2)     Systems – When the conductor leads an orchestra, that is not the only guidance they receive. Each musician has sheet music in front of them that tells them what and when to play. This keeps the different musicians playing in unison with their various types of instruments, strengths, and roles. Systems are a lot like sheet music. They help your employees know what is expected of them even when you might not be there. Often the issue plaguing owners isn’t that their employees are hard to manage; it’s that they have not received sufficient instruction on what they need to do. They are like a group of musicians, each playing the music they prefer over each other. Establishing systems provides a protocol for your employees to follow, giving them needed boundaries that allow them to utilize their best qualities to keep the whole crew unified. Establishing systems can be complicated, and it may require the assistance of a mentor or business coach. However you decide to institute them, they will allow your business to function apart from you, eliminating the need to micro-manage every aspect of what your employees are doing—just one more important step in making your business an asset. 

3)     Structure – One of the worst feelings in the world is when your favorite band breaks up. Sometimes it’s mutual; other times, it’s acrimonious. Either way, it’s just really sad to know that you will never hear new music from them ever again. Even if only one person leaves and the rest of the band stays intact, the loss of a prominent musician can severely affect the group’s success. On the other hand, orchestras are identified by their organization rather than individuals. Sure, some classical musicians may rise to stardom. Yet, if they leave to pursue a solo career, another musician fills the position, and the orchestra continues. That’s because the audience recognizes and values the group effort of the orchestra to play the classical songs they came to hear. They know that one person does not have that prominent of a role that they will affect the entirety of the experience. The same is true of your business. If you are the only person your clients ever see, you will have a difficult time selling your business if you ever need to someday. Your clients like you! They don’t want some stranger coming in and replacing their favorite window cleaner! If they are going to have to start over with a new window cleaner, they might as well pick one themselves. Also, if you are a Sole-Proprietor, you will have difficulty figuring out a value for your company. Without the clear division, an LLC or other type of Corporation gives you, your income and identity will always be intermingled. Structuring & branding the business apart from you as an individual is one way to eliminate the problem of customers associating you with your company. Certainly, let them know about your involvement and care. However, show them that what you offer is a service that gives the same quality of experience regardless of who may show up that day. This makes your business an asset regardless of whether you plan on being involved for the long term or not.

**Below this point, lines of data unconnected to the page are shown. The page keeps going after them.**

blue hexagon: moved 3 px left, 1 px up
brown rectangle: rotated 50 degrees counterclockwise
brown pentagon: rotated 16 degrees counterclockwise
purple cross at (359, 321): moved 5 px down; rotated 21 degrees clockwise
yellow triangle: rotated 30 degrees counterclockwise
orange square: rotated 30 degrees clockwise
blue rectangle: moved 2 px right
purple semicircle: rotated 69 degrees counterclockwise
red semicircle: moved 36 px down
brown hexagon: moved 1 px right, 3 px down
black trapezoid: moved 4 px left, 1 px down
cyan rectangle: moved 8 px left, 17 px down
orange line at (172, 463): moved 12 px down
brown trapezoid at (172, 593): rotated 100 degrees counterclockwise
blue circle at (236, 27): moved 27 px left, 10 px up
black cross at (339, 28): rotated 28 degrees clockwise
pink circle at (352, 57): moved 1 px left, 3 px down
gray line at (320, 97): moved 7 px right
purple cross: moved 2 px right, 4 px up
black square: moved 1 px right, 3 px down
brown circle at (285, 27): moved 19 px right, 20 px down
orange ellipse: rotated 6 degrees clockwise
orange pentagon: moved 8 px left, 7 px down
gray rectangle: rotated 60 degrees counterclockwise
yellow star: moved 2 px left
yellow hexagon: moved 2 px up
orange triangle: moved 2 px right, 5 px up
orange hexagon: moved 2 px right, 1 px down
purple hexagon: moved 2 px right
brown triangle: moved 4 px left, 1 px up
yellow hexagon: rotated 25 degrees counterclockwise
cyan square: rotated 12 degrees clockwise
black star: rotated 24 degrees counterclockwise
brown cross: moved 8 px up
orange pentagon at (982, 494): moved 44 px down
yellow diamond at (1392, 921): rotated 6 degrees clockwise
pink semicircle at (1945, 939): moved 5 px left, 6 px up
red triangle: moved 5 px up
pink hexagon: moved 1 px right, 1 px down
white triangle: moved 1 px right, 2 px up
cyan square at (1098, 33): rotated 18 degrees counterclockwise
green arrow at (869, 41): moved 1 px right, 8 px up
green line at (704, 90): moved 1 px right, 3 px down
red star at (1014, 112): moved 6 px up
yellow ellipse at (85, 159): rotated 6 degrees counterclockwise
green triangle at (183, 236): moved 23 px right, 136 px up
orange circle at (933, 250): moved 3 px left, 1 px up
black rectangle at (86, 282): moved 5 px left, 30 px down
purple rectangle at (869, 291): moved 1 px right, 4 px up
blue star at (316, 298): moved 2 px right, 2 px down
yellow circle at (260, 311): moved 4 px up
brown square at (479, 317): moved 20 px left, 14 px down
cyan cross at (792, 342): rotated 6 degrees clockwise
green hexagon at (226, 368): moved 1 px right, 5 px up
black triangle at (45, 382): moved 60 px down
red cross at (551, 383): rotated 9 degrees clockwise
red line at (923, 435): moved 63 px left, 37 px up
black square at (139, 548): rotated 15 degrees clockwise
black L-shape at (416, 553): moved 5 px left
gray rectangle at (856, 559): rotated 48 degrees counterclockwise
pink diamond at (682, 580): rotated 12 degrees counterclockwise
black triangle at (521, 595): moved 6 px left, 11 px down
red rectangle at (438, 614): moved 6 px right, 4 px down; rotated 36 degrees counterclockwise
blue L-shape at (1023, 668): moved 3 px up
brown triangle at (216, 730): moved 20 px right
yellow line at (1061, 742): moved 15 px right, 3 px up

The point is that you have something special in your hands with your business, and whether it keeps its value for the long haul largely depends on how you treat it. If your needs are simple and the ceiling of a single owner-operator is comfortable enough to live under, by all means, do so. However, if you want your business to grow with your life and adjust to your changing needs, then you must do some planning. The inconvenience of managing employees and dealing with the complexities of small business ownership is worth it to have options. It’s pretty cool to go on vacation and know your business is still making money for you while you are relaxing. It is comforting to know that you can be there for your family without losing out on needed income if there is a medical emergency. And it’s reassuring to know that even if you are having difficulty carrying ladders or lasting through a day like you used to, the job will still be completed. As I said in the beginning, there is no one-size-fits-all answer. And that’s ok. Just close your eyes, take a deep breath, and follow the music you need to hear.